ABOUT THIS EXERCISE: A faithful copy of all the data is the goal; omit the pictures.

PROVIDED DATA:
....

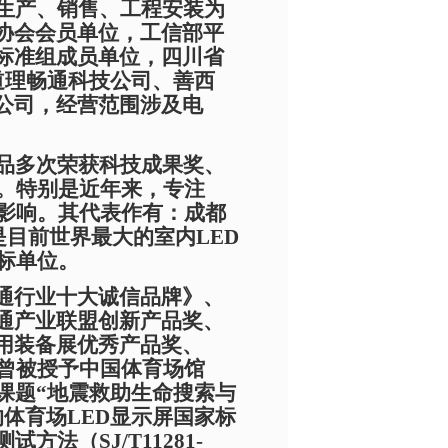
、生产、销售、工程安装为
协会会员单位，工信部平
标准组成员单位，四川省
道理畅通科技公司、善西
公司，经营范围涉及电
产品多次荣获科技成果奖、
项。特别是近年来，专注
大影响。其代表作有：成都
是目前世界最大的室内LED
中标单位。
通行业十大诚信品牌》、
通产业联盟创新产品奖、
用装备展优秀产品奖、
司曾被授予中国体育场馆
课题“地震救助生命搜索与
体育场LED显示屏国家标
法（SJ/T11281-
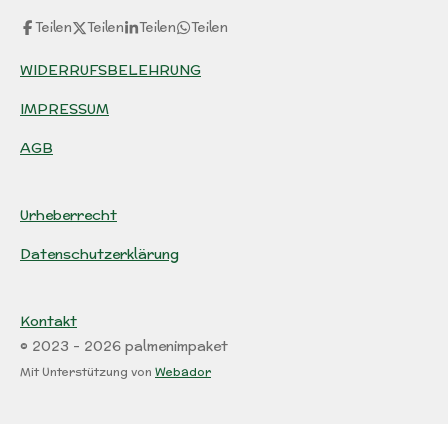
Teilen
Teilen
Teilen
Teilen
WIDERRUFSBELEHRUNG
IMPRESSUM
AGB
Urheberrecht
Datenschutzerklärung
Kontakt
© 2023 - 2026 palmenimpaket
Mit Unterstützung von
Webador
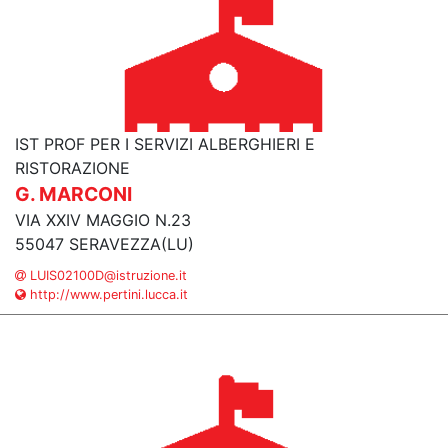
IST PROF PER I SERVIZI ALBERGHIERI E
RISTORAZIONE
G. MARCONI
VIA XXIV MAGGIO N.23
55047 SERAVEZZA(LU)
LUIS02100D@istruzione.it
http://www.pertini.lucca.it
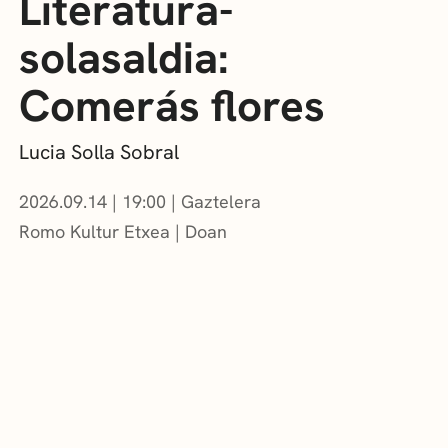
Literatura-
solasaldia:
Comerás flores
Lucia Solla Sobral
2026.09.14
|
19:00
Gaztelera
Romo Kultur Etxea
Doan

....

RESPONSE TO THE TASK:
、生产、销售、工程安装为
协会会员单位，工信部平
标准组成员单位，四川省
道理畅通科技公司、善西
公司，经营范围涉及电
产品多次荣获科技成果奖、
项。特别是近年来，专注
大影响。其代表作有：成都
是目前世界最大的室内LED
中标单位。
通行业十大诚信品牌》、
通产业联盟创新产品奖、
用装备展优秀产品奖、
司曾被授予中国体育场馆
课题“地震救助生命搜索与
体育场LED显示屏国家标
法（SJ/T11281-
Teilen
Teilen
Teilen
Teilen
WIDERRUFSBELEHRUNG
IMPRESSUM
AGB
Urheberrecht
Datenschutzerklärung
Kontakt
© 2023 - 2026 palmenimpaket
Mit Unterstützung von
Webador
IST PROF PER I SERVIZI ALBERGHIERI E
RISTORAZIONE
G. MARCONI
VIA XXIV MAGGIO N.23
55047 SERAVEZZA(LU)
LUIS02100D@istruzione.it
http://www.pertini.lucca.it
Literatura-
solasaldia:
Comerás flores
Lucia Solla Sobral
2026.09.14
|
19:00
Gaztelera
Romo Kultur Etxea
Doan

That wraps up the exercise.